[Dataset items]

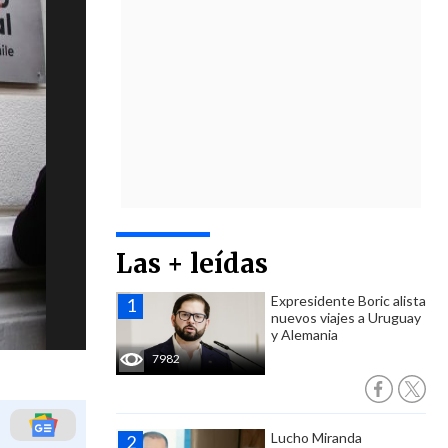
Las + leídas
Expresidente Boric alista
nuevos viajes a Uruguay
y Alemania
7982
Lucho Miranda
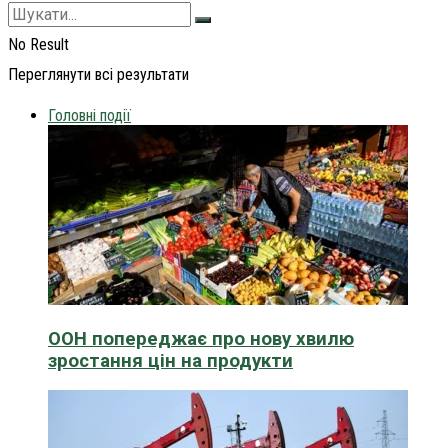
No Result
Переглянути всі результати
Головні події
ООН попереджає про нову хвилю
зростання цін на продукти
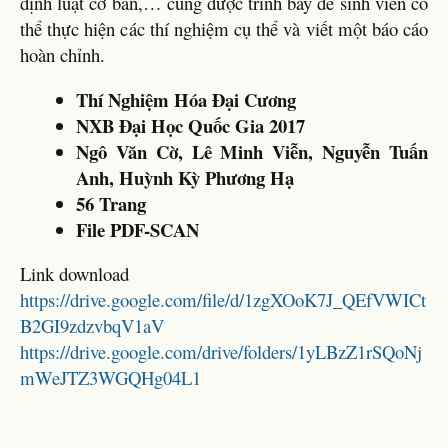
định luật cơ bản,… cũng được trình bày để sinh viên có
thể thực hiện các thí nghiệm cụ thể và viết một báo cáo
hoàn chỉnh.
Thí Nghiệm Hóa Đại Cương
NXB Đại Học Quốc Gia 2017
Ngô Văn Cờ, Lê Minh Viễn, Nguyễn Tuấn
Anh, Huỳnh Kỳ Phương Hạ
56 Trang
File PDF-SCAN
Link download
https://drive.google.com/file/d/1zgXOoK7J_QEfVWICt
B2GI9zdzvbqV1aV
https://drive.google.com/drive/folders/1yLBzZ1rSQoNj
mWeJTZ3WGQHg04L1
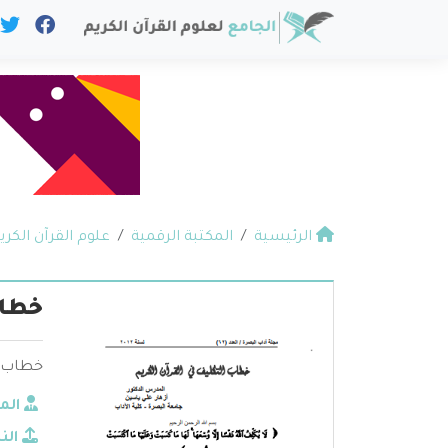
الرئيسية
المكتبة الرقمية
علوم القرآن الكري
خطاب
خطاب ال
الم
الن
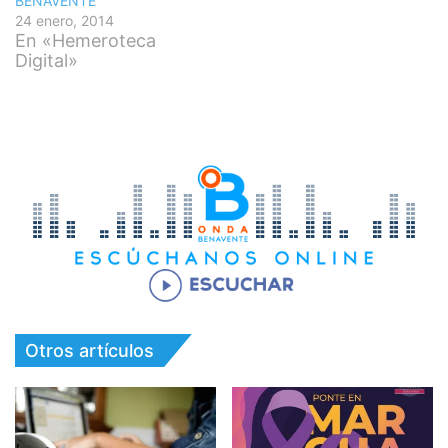
BENAVENTE
24 enero, 2014
En «Hemeroteca
Digital»
Otros artículos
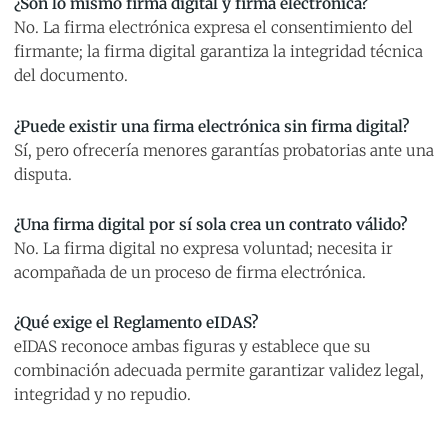
¿Son lo mismo firma digital y firma electrónica?
No. La firma electrónica expresa el consentimiento del
firmante; la firma digital garantiza la integridad técnica
del documento.
¿Puede existir una firma electrónica sin firma digital?
Sí, pero ofrecería menores garantías probatorias ante una
disputa.
¿Una firma digital por sí sola crea un contrato válido?
No. La firma digital no expresa voluntad; necesita ir
acompañada de un proceso de firma electrónica.
¿Qué exige el Reglamento eIDAS?
eIDAS reconoce ambas figuras y establece que su
combinación adecuada permite garantizar validez legal,
integridad y no repudio.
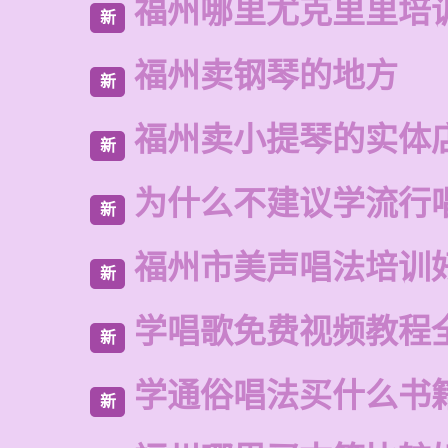
福州哪里尤克里里培
新
福州卖钢琴的地方
新
福州卖小提琴的实体
新
为什么不建议学流行
新
福州市美声唱法培训
新
学唱歌免费视频教程
新
学通俗唱法买什么书
新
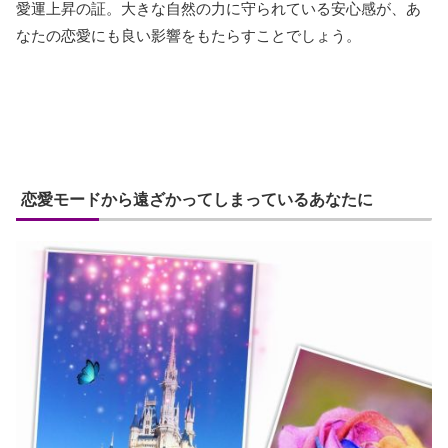
愛運上昇の証。大きな自然の力に守られている安心感が、あ
なたの恋愛にも良い影響をもたらすことでしょう。
恋愛モードから遠ざかってしまっているあなたに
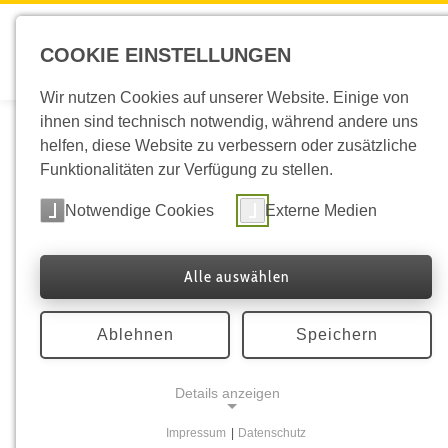
COOKIE EINSTELLUNGEN
ÜBER 
Wir nutzen Cookies auf unserer Website. Einige von
ihnen sind technisch notwendig, während andere uns
helfen, diese Website zu verbessern oder zusätzliche
Purpur-Weide
Funktionalitäten zur Verfügung zu stellen.
Notwendige Cookies
Externe Medien
Salix purpurea
Die Purpur-Weide zählt zu den schmalblättrigen 
Alle auswählen
dünnen biegsamen Zweige und der strauchförmige 
Hochwassers niedergewalzt werden und sich ansch
Ablehnen
Speichern
Besonderheit der Purpur-Weide ist, dass sie, ande
trockene Standorte wie Schottergruben und Geröll
Details anzeigen
So erkennt man das Gehölz
Impressum
|
Datenschutz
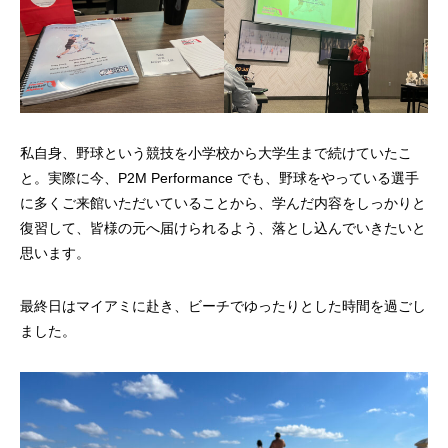
私自身、野球という競技を小学校から大学生まで続けていたこ
と。実際に今、P2M Performance でも、野球をやっている選手
に多くご来館いただいていることから、学んだ内容をしっかりと
復習して、皆様の元へ届けられるよう、落とし込んでいきたいと
思います。
最終日はマイアミに赴き、ビーチでゆったりとした時間を過ごし
ました。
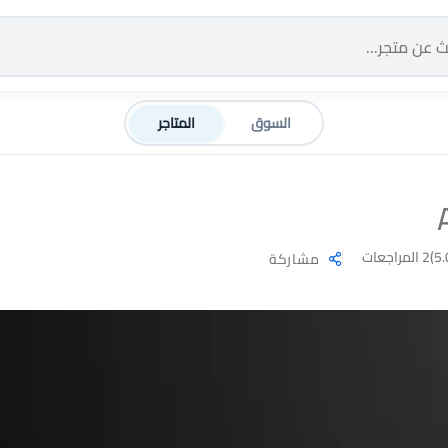
السوق
المتاجر
2 المراجعات
مشاركة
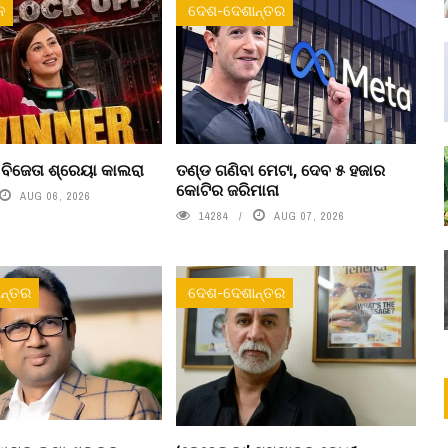
ନ
ଦେଶ-ଦେଶାନ୍ତର
’ ବିଜେତା ଶ୍ରେୟା କାଲରା
ତଣ୍ଡ ଗଣିବା ମେଟା, ଦେବ ୫ ହଜାର
କୋଟିର ଜରିମାନା
AUG 06, 2026
14284
AUG 07, 2026
ନ୍ତର
ଦେଶ-ଦେଶାନ୍ତର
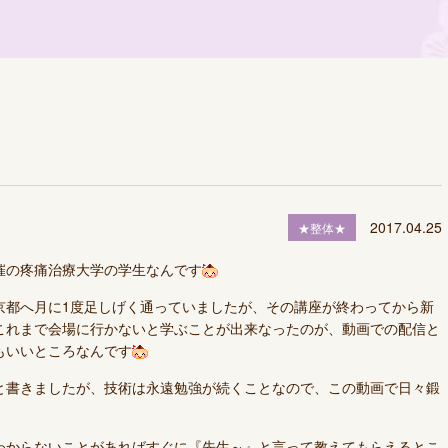
2017.04.25
★整体★
催の疼痛治療大学の学生なんです
京都へ月に1度足しげく通っていましたが、その講座が終わってから新
これまで会場に行かないと学ぶことが出来なったのが、動画での配信と
もいいところなんです
と書きましたが、技術は永遠勉強が続くことなので、この動画で日々鍛
わからないことがあればすぐに『先生～』と言って教えてもらえるとこ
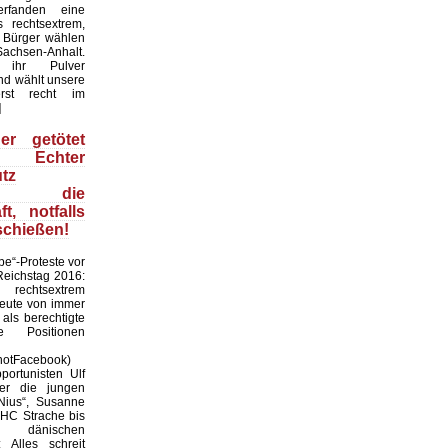
erfanden eine
s rechtsextrem,
 Bürger wählen
achsen-Anhalt.
 ihr Pulver
nd wählt unsere
rst recht im
]
er getötet
: Echter
tz
ltet die
ft, notfalls
schießen!
pe“-Proteste vor
Reichstag 2016:
rechtsextrem
heute von immer
als berechtigte
e Positionen
hotFacebook)
ortunisten Ulf
er die jungen
Nius“, Susanne
HC Strache bis
dänischen
 Alles schreit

Try it.
Your answer should be a precise transcript of the entries, minus the pictures.

Answer to this problem.
Las + leídas
Expresidente Boric alista
nuevos viajes a Uruguay
y Alemania
7982
Lucho Miranda
No Result
Переглянути всі результати
Головні події
ООН попереджає про нову хвилю
зростання цін на продукти
định luật cơ bản,… cũng được trình bày để sinh viên có
thể thực hiện các thí nghiệm cụ thể và viết một báo cáo
hoàn chỉnh.
Thí Nghiệm Hóa Đại Cương
NXB Đại Học Quốc Gia 2017
Ngô Văn Cờ, Lê Minh Viễn, Nguyễn Tuấn
Anh, Huỳnh Kỳ Phương Hạ
56 Trang
File PDF-SCAN
Link download
https://drive.google.com/file/d/1zgXOoK7J_QEfVWICt
B2GI9zdzvbqV1aV
https://drive.google.com/drive/folders/1yLBzZ1rSQoNj
mWeJTZ3WGQHg04L1
الرئيسية
المكتبة الرقمية
علوم القرآن الكري
خطاب
خطاب ال
الم
الن
BENAVENTE
24 enero, 2014
En «Hemeroteca
Digital»
Otros artículos
¿Son lo mismo firma digital y firma electrónica?
No. La firma electrónica expresa el consentimiento del
firmante; la firma digital garantiza la integridad técnica
del documento.
¿Puede existir una firma electrónica sin firma digital?
Sí, pero ofrecería menores garantías probatorias ante una
disputa.
¿Una firma digital por sí sola crea un contrato válido?
No. La firma digital no expresa voluntad; necesita ir
acompañada de un proceso de firma electrónica.
¿Qué exige el Reglamento eIDAS?
eIDAS reconoce ambas figuras y establece que su
combinación adecuada permite garantizar validez legal,
integridad y no repudio.
福州哪里尤克里里培
新
福州卖钢琴的地方
新
福州卖小提琴的实体
新
为什么不建议学流行
新
福州市美声唱法培训
新
学唱歌免费视频教程
新
学通俗唱法买什么书
新
愛運上昇の証。大きな自然の力に守られている安心感が、あ
なたの恋愛にも良い影響をもたらすことでしょう。
恋愛モードから遠ざかってしまっているあなたに
COOKIE EINSTELLUNGEN
ÜBER 
Wir nutzen Cookies auf unserer Website. Einige von
ihnen sind technisch notwendig, während andere uns
helfen, diese Website zu verbessern oder zusätzliche
Purpur-Weide
Funktionalitäten zur Verfügung zu stellen.
Notwendige Cookies
Externe Medien
Salix purpurea
Die Purpur-Weide zählt zu den schmalblättrigen 
Alle auswählen
dünnen biegsamen Zweige und der strauchförmige 
Hochwassers niedergewalzt werden und sich ansch
Ablehnen
Speichern
Besonderheit der Purpur-Weide ist, dass sie, ande
trockene Standorte wie Schottergruben und Geröll
Details anzeigen
So erkennt man das Gehölz
Impressum
|
Datenschutz
私自身、野球という競技を小学校から大学生まで続けていたこ
と。実際に今、P2M Performance でも、野球をやっている選手
に多くご来館いただいていることから、学んだ内容をしっかりと
復習して、皆様の元へ届けられるよう、落とし込んでいきたいと
思います。
最終日はマイアミに赴き、ビーチでゆったりとした時間を過ごし
ました。
السوق
المتاجر
2 المراجعات
مشاركة
ନ
ଦେଶ-ଦେଶାନ୍ତର
’ ବିଜେତା ଶ୍ରେୟା କାଲରା
ତଣ୍ଡ ଗଣିବା ମେଟା, ଦେବ ୫ ହଜାର
କୋଟିର ଜରିମାନା
AUG 06, 2026
14284
AUG 07, 2026
ନ୍ତର
ଦେଶ-ଦେଶାନ୍ତର
2017.04.25
★整体★
催の疼痛治療大学の学生なんです
京都へ月に1度足しげく通っていましたが、その講座が終わってから新
これまで会場に行かないと学ぶことが出来なったのが、動画での配信と
もいいところなんです
と書きましたが、技術は永遠勉強が続くことなので、この動画で日々鍛
わからないことがあればすぐに『先生～』と言って教えてもらえるとこ
erfanden eine
s rechtsextrem,
 Bürger wählen
achsen-Anhalt.
 ihr Pulver
nd wählt unsere
rst recht im
]
er getötet
: Echter
tz
ltet die
ft, notfalls
schießen!
pe“-Proteste vor
Reichstag 2016:
rechtsextrem
heute von immer
als berechtigte
e Positionen
hotFacebook)
ortunisten Ulf
er die jungen
Nius“, Susanne
HC Strache bis
dänischen
 Alles schreit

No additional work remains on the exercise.